For preparation of paraffin-embedded skin tissues for electron microscopy, the surrounding wax of the paraffin-embedded tissues was carefully removed and the remaining tissues were placed in xylene for 30 min. After a few changes of xylene the tissues were immersed in a mixture of xylene and ethanol for a few minutes and then in pure ethanol. The samples were quickly rehydrated by placing them in a gradient of ethanol and water and briefly rinsed in 0.1 M sodium cacodylate buffer (pH= 7.4). The samples were postfixed in 1% osmium tetroxide in the above buffer for 1 hr. After several rinses in the buffer, the samples were dehydrated in a series of ethanol (20%, 40%, 60%, 75%, 95% for 10 min and 100% for 30 min with 3 changes) and infiltrated with Epon-Aradite (Ted Pella, Redding, CA) for several days (25% of Epon-Aradite and ethanol for 2 hr, 50% for overnight, 75% for 8 hr and 100% for 1 day with 2 changes). Samples were polymerized at 60°C for 2 days. Ultrathin sections (about 90 nm) were cut on the Leica EM UC6 Ultra-microtome and collected on 1 mm wide slot grids. Sections were counter-stained with uranyl acetate and lead citrate, and examined under a FEI CM120 (FEI Co., Hillsboro, OR, USA) transmission electron microscope (equipped with a Gatan GIF100 image filter) operating at a beam energy of 120keV. Images were acquired by using a Gatan 1k × 1k cooled CCD camera at a magnification of 2800X.
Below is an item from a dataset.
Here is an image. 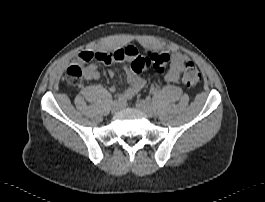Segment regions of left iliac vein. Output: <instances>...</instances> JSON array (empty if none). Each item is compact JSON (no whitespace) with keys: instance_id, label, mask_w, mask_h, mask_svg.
I'll use <instances>...</instances> for the list:
<instances>
[{"instance_id":"left-iliac-vein-1","label":"left iliac vein","mask_w":265,"mask_h":202,"mask_svg":"<svg viewBox=\"0 0 265 202\" xmlns=\"http://www.w3.org/2000/svg\"><path fill=\"white\" fill-rule=\"evenodd\" d=\"M136 108L144 113L147 117H152L154 115L152 105L147 99L139 100L136 103Z\"/></svg>"}]
</instances>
Statistical evaluation was completed using Microsoft Office Excel 2003 Analysis ToolPak. Statistical differences between irradiated specimens and controls with or without the 2 MED challenge were determined by Student’s t-test with a two-tailed distribution.
The UVA component in suberythemal repetitive exposures mimicking incident sunlight, received in doses relative to everyday life situations, does not increase melanin production and affords little or no photoprotection. This raises serious concerns for individuals, particularly young adolescents, who might have the misconception that tans induced by UVA-rich sunlamps are protective against subsequent UV exposures. The modest photoprotective effects afforded by repetitive exposure to suberythemal UVB are not without risks, and are due to increased production, coverage and distribution of melanin. This study clarifies important protective differences between the UVA and/or UVB components of suberythemal repetitive UV exposures.
This research was supported in part by the Intramural Research Program of the National Cancer Institute at NIH.